The only catch is that your money is tied up for 2, 3 or 5 years into these bonds.
That said, with current risks, I would allocate 25% to bonds.
Quadrant #3 – Higher risk, higher return: Investing in stocks
The worst thing to do right now is to sell ALL your shares.
Sure, the JSE took a beating in the first half of the year…But it has recovered remarkably thanks to optimism surrounding the GNU. On the other hand, US markets have performed incredibly during the first half of the year and now have taken a bit of breather.
This is why diversification among many different stock markets is crucial – when one market falls, another will rise.
I’d go for a 40% allocation here. I would split 15% in riskier growth stocks like penny shares, 5% in the JSE Top 40 (probably through an ETF like the Satrix 40 ETF) and 20% split in offshore investments such as the S&P500 and World ETF – which gives you exposure to a basket of international shares in the USA, Japan, China, the UK and more.
Quadrant #4 – Real assets could be your best friend in a crisis
Tangible assets should also form part of your portfolio.

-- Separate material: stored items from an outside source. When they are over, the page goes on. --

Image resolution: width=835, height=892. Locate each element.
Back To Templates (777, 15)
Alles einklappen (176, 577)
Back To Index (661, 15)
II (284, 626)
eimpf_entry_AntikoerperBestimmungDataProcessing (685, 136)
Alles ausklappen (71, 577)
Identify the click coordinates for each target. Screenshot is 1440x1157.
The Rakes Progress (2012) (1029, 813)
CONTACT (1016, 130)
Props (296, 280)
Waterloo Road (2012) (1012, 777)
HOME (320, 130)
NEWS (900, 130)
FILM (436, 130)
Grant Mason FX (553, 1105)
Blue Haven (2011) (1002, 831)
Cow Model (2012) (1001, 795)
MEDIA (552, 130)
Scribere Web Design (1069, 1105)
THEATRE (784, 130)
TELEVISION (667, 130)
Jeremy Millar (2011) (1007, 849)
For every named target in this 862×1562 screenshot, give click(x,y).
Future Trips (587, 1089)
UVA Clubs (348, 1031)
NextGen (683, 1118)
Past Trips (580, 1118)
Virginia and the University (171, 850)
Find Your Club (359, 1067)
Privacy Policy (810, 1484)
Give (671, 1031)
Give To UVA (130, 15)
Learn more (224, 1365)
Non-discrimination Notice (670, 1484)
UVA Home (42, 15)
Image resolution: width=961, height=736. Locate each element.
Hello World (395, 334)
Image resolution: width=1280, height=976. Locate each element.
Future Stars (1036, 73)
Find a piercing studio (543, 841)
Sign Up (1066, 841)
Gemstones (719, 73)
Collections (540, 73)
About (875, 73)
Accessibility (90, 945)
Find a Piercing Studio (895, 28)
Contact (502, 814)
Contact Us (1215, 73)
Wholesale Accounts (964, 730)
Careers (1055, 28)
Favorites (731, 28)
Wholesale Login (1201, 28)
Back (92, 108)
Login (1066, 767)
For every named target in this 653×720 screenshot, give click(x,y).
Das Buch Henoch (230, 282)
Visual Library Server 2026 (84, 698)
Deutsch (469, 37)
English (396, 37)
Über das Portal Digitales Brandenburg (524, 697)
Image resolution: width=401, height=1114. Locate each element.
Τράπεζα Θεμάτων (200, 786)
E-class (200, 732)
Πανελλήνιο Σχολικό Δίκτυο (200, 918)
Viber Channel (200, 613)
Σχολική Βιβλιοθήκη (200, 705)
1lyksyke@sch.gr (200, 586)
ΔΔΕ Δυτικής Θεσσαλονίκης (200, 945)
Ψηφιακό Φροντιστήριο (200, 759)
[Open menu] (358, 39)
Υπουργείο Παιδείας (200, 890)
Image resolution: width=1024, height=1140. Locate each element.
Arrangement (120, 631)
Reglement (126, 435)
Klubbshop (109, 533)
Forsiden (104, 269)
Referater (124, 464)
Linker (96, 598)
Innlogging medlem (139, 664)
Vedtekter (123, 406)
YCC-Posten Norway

This would include things like Gold and other precious metals such as silver, platinum or palladium. It could include property, art or even oil.
As we’ve seen this year, a combination of war, political uncertainty to due global elections, and a slowing global economy with high debt has pushed both gold and silver prices much higher.
In fact, both real assets are two of the best performing assets in 2024 so far.
An easy way to own gold, silver and so is though ETFs and ETNs. I prefer the ETF for its liquidity, and cheaper transaction cost.
Not to mention the security risk you have with gold in your house these days.
My total allocation for tangible assets is 20% right now.
Here I’d split your allocation of 7.5% gold, 7.5% silver and 5% listed property for the consistent dividends.
No investment or allocation strategy can protect you from the worst type of financial calamity – but it sure helps to have your eggs split into these four baskets.